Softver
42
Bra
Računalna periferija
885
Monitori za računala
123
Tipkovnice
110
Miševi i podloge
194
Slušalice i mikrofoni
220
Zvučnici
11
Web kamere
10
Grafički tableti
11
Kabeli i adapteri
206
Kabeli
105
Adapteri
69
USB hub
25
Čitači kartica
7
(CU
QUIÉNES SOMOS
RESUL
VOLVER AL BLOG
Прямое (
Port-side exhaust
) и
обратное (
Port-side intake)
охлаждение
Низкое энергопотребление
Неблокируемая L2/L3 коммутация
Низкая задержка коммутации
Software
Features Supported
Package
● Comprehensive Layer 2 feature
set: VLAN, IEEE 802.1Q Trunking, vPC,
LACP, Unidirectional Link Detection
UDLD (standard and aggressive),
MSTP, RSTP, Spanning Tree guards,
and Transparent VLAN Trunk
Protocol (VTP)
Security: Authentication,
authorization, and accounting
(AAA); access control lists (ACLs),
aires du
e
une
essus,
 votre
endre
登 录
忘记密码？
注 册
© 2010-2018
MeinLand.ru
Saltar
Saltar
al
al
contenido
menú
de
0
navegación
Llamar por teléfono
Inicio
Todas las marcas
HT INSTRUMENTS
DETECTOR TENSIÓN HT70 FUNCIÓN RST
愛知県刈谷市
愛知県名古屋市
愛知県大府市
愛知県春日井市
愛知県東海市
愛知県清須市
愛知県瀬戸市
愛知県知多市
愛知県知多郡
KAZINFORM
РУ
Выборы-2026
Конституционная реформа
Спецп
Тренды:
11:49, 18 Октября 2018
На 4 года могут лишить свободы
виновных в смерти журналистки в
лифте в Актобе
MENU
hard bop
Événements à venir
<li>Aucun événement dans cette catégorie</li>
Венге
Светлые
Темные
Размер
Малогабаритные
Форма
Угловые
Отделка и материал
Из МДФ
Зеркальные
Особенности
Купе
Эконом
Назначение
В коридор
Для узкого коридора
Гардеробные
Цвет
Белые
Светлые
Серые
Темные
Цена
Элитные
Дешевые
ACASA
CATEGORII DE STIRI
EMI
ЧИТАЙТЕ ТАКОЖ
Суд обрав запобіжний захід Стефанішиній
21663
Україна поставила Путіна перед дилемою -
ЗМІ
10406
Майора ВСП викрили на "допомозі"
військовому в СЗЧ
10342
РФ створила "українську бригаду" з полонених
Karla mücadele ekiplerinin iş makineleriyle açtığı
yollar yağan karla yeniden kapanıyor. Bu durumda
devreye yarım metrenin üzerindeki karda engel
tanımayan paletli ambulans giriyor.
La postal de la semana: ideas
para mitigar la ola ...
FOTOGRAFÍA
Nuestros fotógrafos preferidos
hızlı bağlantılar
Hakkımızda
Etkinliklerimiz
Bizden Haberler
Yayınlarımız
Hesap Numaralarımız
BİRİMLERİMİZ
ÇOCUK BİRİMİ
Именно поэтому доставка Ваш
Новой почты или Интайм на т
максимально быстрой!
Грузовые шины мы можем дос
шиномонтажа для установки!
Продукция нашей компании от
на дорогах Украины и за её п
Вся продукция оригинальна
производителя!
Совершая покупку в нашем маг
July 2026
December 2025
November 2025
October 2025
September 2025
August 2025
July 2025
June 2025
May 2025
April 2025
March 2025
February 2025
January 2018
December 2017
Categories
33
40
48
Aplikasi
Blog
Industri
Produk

◇ ◇ ◇ ◇ ◇ ◇ ◇

- Directions for this task
What do the lines above say from the one containing "Grafički tableti" down to the one containing "Неблокируемая L2/L3 коммутация"? Return them exactly, both end lines included, and only them.

- Exercise solution
Grafički tableti
11
Kabeli i adapteri
206
Kabeli
105
Adapteri
69
USB hub
25
Čitači kartica
7
(CU
QUIÉNES SOMOS
RESUL
VOLVER AL BLOG
Прямое (
Port-side exhaust
) и
обратное (
Port-side intake)
охлаждение
Низкое энергопотребление
Неблокируемая L2/L3 коммутация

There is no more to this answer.